Bir annenin öğütleri

Sizlere hali vakti yerinde, soylu bir aileye mensup, olgun ve saliha bir hanım olan Ümame Hatun’un gelinlik çağındaki kızına yazdığı ve aradan yüzyıllar geçmesine rağmen hâlâ tazeliğini ve geçerliliğini koruyan pek değerli öğütlerini içeren mektubunu aktarmak istiyoruz. “Yavrum Şimdi sana kırk yıllık evliliğimin tecrübelerine dayanarak bazı nasihatlerde bulunacağım. Bu tavsiyelerimi iyice öğrenip icap ettiği şekilde hareket edersen hayatın boyunca rahat edersin. Kocanla aranız hiç bir zaman bozulmaz. Bu dünyada mutlu bir ömür geçirdiğin gibi, ahirette de ebedi saadete ulaşırsın.
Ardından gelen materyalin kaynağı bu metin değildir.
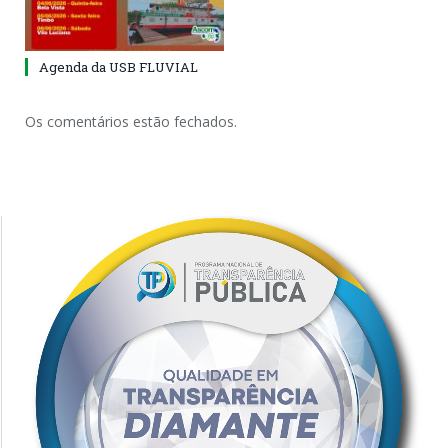
Agenda da USB FLUVIAL
Os comentários estão fechados.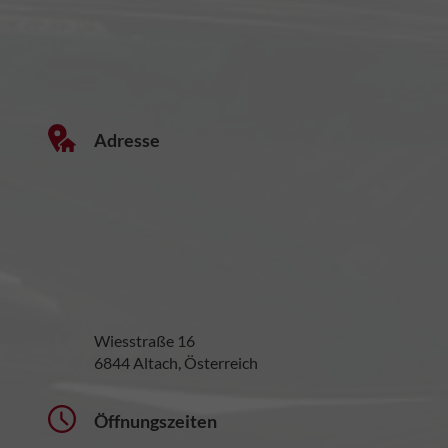
Adresse
Wiesstraße 16
6844 Altach, Österreich
Öffnungszeiten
1. Kanaatkar ol! Yani, kocan tarafından getirilen yiyecek ve giyecek her şeyi memnuniyetle kabul et! Çünkü kanaat kalbi huzura kavuşturur. İsteklerin, arzuların sonu yoktur. İnsan her istediğine kavuşamayacağı için huzursuz olur.








2. Söylenenleri daima iyi dinle ve her zaman kocanın meşru emirlerine itaat üzere bulun! Kocana itiraz etme! İtirazcı, inatçı kimseler sevilmez. Onunla kaynaşmaya gayret göster. Bu şekilde hareketlerin, aynı zamanda, Cenab-ı Hakk’ın rızasına da muvafık olur.
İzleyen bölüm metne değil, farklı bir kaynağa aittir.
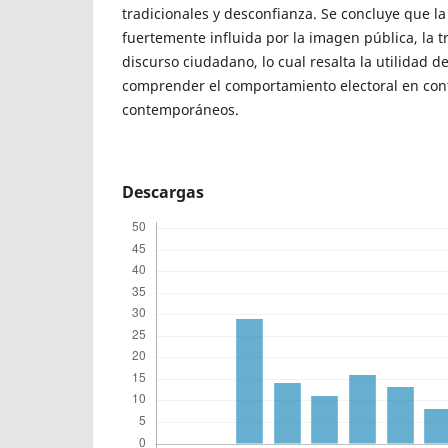
tradicionales y desconfianza. Se concluye que la
fuertemente influida por la imagen pública, la tra
discurso ciudadano, lo cual resalta la utilidad d
comprender el comportamiento electoral en con
contemporáneos.
Descargas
3. Evin her zaman, muntazam ve düzenli olsun! Evinin dağınık olmamasına itina ve ihtimam göster! Beyinin gözüne çirkin, düzensiz bir şeyin ilişmesinden sakın! Dış görünüş içe, kalbe de tesir eder. Evin, her zaman temiz ve güzel kokulu olsun.










4. Eşinin yemek saati ile uyku saatine dikkat etmelisin! Yemeğini, adeti nasılsa, ona göre hazıklamalısın. Vaktinde uyumanız için işlerini zamanında bitir. Çünkü açlık insanı huysuz eder. Uykusuzluk ise öfkelenmeye sebep olur.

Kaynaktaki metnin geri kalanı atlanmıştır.